About this exercise: Please filter the entries for the word "августа" and copy every line that has it.

Data:
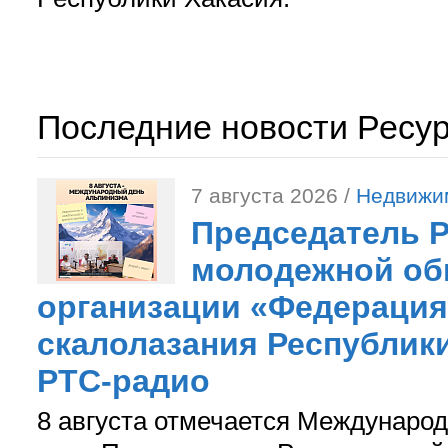
Последние новости Ресу
7 августа 2026 /
Недвижи
Председатель 
молодежной об
организации «Федерация
скалолазания Республики
РТС-радио
8 августа отмечается Международ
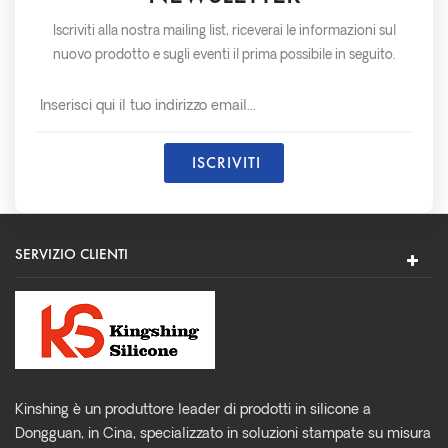
Iscriviti alla nostra mailing list, riceverai le informazioni sul
nuovo prodotto e sugli eventi il prima possibile in seguito.
SERVIZIO CLIENTI
Kinshing è un produttore leader di prodotti in silicone a
Dongguan, in Cina, specializzato in soluzioni stampate su misura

Reply:
7 августа 2026 /
8 августа отмечается Международ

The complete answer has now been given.